■ Assignment:
Within the listing below, how many lines hold the string "LUCHTVERFRISSERS"? Only the number is wanted.

■ Supplied entries:
• • • • •
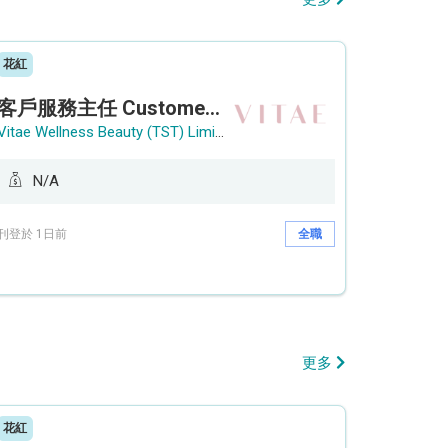
花紅
客戶服務主任 Customer Service Officer (銅鑼灣)
Vitae Wellness Beauty (TST) Limited
N/A
刊登於 1日前
全職
更多
花紅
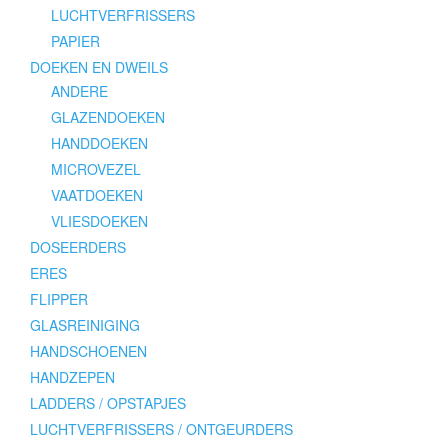
LUCHTVERFRISSERS
PAPIER
DOEKEN EN DWEILS
ANDERE
GLAZENDOEKEN
HANDDOEKEN
MICROVEZEL
VAATDOEKEN
VLIESDOEKEN
DOSEERDERS
ERES
FLIPPER
GLASREINIGING
HANDSCHOENEN
HANDZEPEN
LADDERS / OPSTAPJES
LUCHTVERFRISSERS / ONTGEURDERS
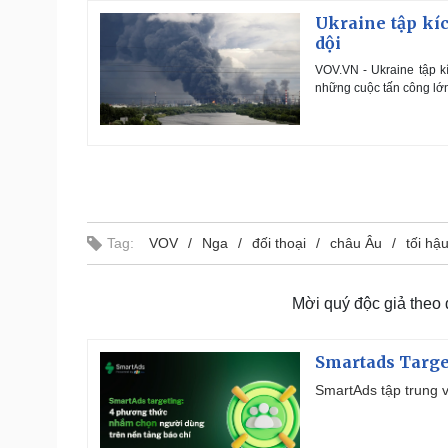
Ukraine tập kí
dội
VOV.VN - Ukraine tập 
những cuộc tấn công lớn
Tag:
VOV
Nga
đối thoại
châu Âu
tối hậ
Mời quý độc giả theo
Smartads Targe
SmartAds tập trung v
• • • • •
■ Answer below:
2